▶ **Recorded information**:
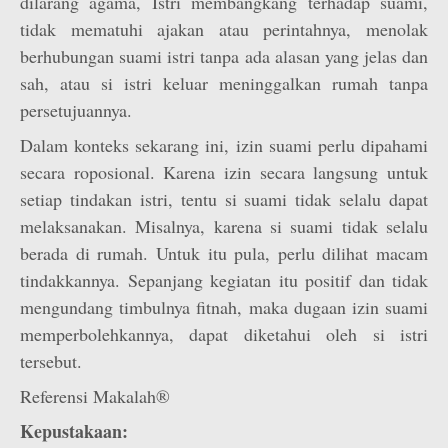
dilarang agama, Istri membangkang terhadap suami,
tidak mematuhi ajakan atau perintahnya, menolak
berhubungan suami istri tanpa ada alasan yang jelas dan
sah, atau si istri keluar meninggalkan rumah tanpa
persetujuannya.
Dalam konteks sekarang ini, izin suami perlu dipahami
secara roposional. Karena izin secara langsung untuk
setiap tindakan istri, tentu si suami tidak selalu dapat
melaksanakan. Misalnya, karena si suami tidak selalu
berada di rumah. Untuk itu pula, perlu dilihat macam
tindakkannya. Sepanjang kegiatan itu positif dan tidak
mengundang timbulnya fitnah, maka dugaan izin suami
memperbolehkannya, dapat diketahui oleh si istri
tersebut.
Referensi Makalah®
Kepustakaan:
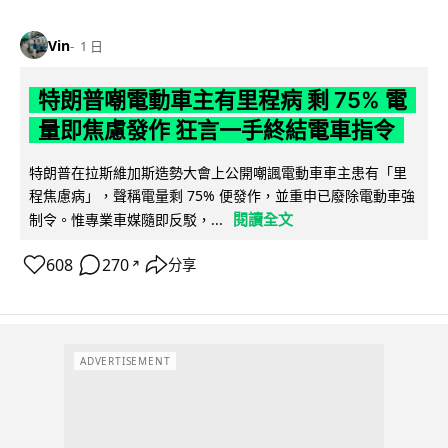
Vin
1 日
特朗普嘲電動車主有里程病 剩 75% 電
量即焦慮發作 狂言一手終結電車指令
特朗普在拉斯維加斯造勢大會上公開嘲諷電動車車主患有「里
程焦慮病」，聲稱電量剩 75% 便發作，並重申已廢除電動車強
閱讀全文
制令。惟專業車媒隨即反駁，...
608
270
分享
↗
ADVERTISEMENT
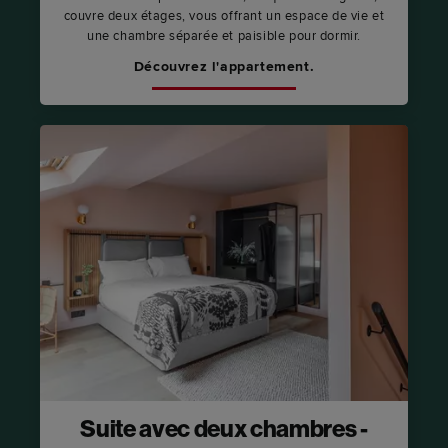
couvre deux étages, vous offrant un espace de vie et
une chambre séparée et paisible pour dormir.
Découvrez l'appartement.
Suite avec deux chambres -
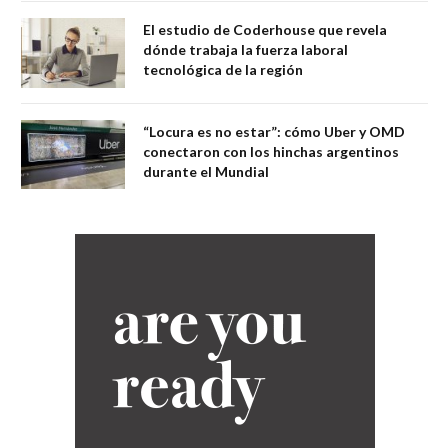
El estudio de Coderhouse que revela
dónde trabaja la fuerza laboral
tecnológica de la región
“Locura es no estar”: cómo Uber y OMD
conectaron con los hinchas argentinos
durante el Mundial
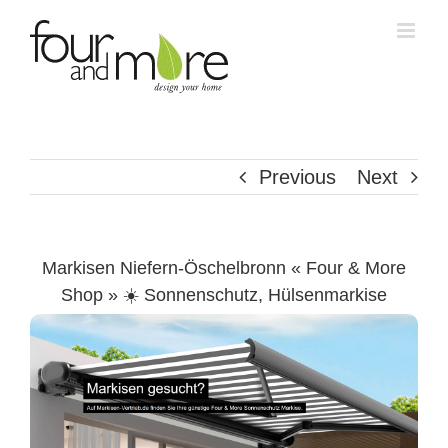
Skip
to
content
Previous
Next
Markisen Niefern-Öschelbronn « Four & More
Shop » ☀️ Sonnenschutz, Hülsenmarkise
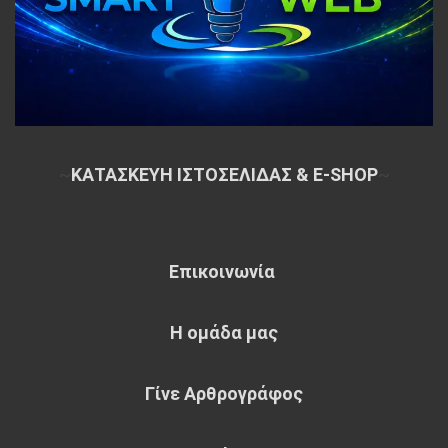
~
ΚΑΤΑΣΚΕΥΗ ΙΣΤΟΣΕΛΙΔΑΣ & E-SHOP
~
Επικοινωνία
Η ομάδα μας
Γίνε Αρθρογράφος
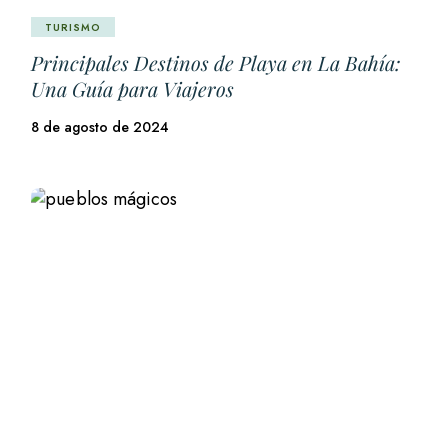
TURISMO
Principales Destinos de Playa en La Bahía:
Una Guía para Viajeros
8 de agosto de 2024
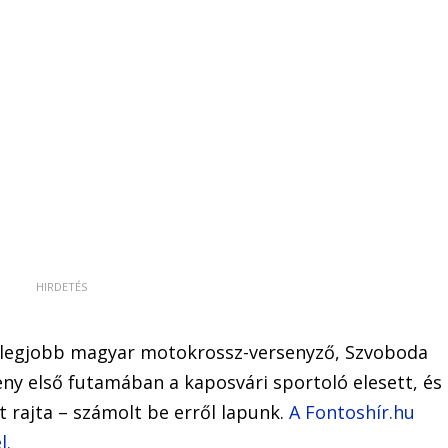
k legjobb magyar motokrossz-versenyző, Szvoboda
eny első futamában a kaposvári sportoló elesett, és
 rajta – számolt be erről lapunk.
A Fontoshír.hu
l.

▶ **Description of the task**: Output the data exactly as it is, with the pictures dropped.

▶ **The completed task**:
dilarang agama, Istri membangkang terhadap suami,
tidak mematuhi ajakan atau perintahnya, menolak
berhubungan suami istri tanpa ada alasan yang jelas dan
sah, atau si istri keluar meninggalkan rumah tanpa
persetujuannya.
Dalam konteks sekarang ini, izin suami perlu dipahami
secara roposional. Karena izin secara langsung untuk
setiap tindakan istri, tentu si suami tidak selalu dapat
melaksanakan. Misalnya, karena si suami tidak selalu
berada di rumah. Untuk itu pula, perlu dilihat macam
tindakkannya. Sepanjang kegiatan itu positif dan tidak
mengundang timbulnya fitnah, maka dugaan izin suami
memperbolehkannya, dapat diketahui oleh si istri
tersebut.
Referensi Makalah®
Kepustakaan:
Vin
1 日
特朗普嘲電動車主有里程病 剩 75% 電
量即焦慮發作 狂言一手終結電車指令
特朗普在拉斯維加斯造勢大會上公開嘲諷電動車車主患有「里
程焦慮病」，聲稱電量剩 75% 便發作，並重申已廢除電動車強
閱讀全文
制令。惟專業車媒隨即反駁，...
608
270
分享
↗
ADVERTISEMENT
couvre deux étages, vous offrant un espace de vie et
une chambre séparée et paisible pour dormir.
Découvrez l'appartement.
Suite avec deux chambres -
El estudio de Coderhouse que revela
dónde trabaja la fuerza laboral
tecnológica de la región
“Locura es no estar”: cómo Uber y OMD
conectaron con los hinchas argentinos
durante el Mundial
Skip
to
content
Previous
Next
Markisen Niefern-Öschelbronn « Four & More
Shop » ☀️ Sonnenschutz, Hülsenmarkise
~
ΚΑΤΑΣΚΕΥΗ ΙΣΤΟΣΕΛΙΔΑΣ & E-SHOP
~
Επικοινωνία
Η ομάδα μας
Γίνε Αρθρογράφος
TURISMO
Principales Destinos de Playa en La Bahía:
Una Guía para Viajeros
8 de agosto de 2024
k legjobb magyar motokrossz-versenyző, Szvoboda
eny első futamában a kaposvári sportoló elesett, és
 rajta – számolt be erről lapunk.
A Fontoshír.hu
l.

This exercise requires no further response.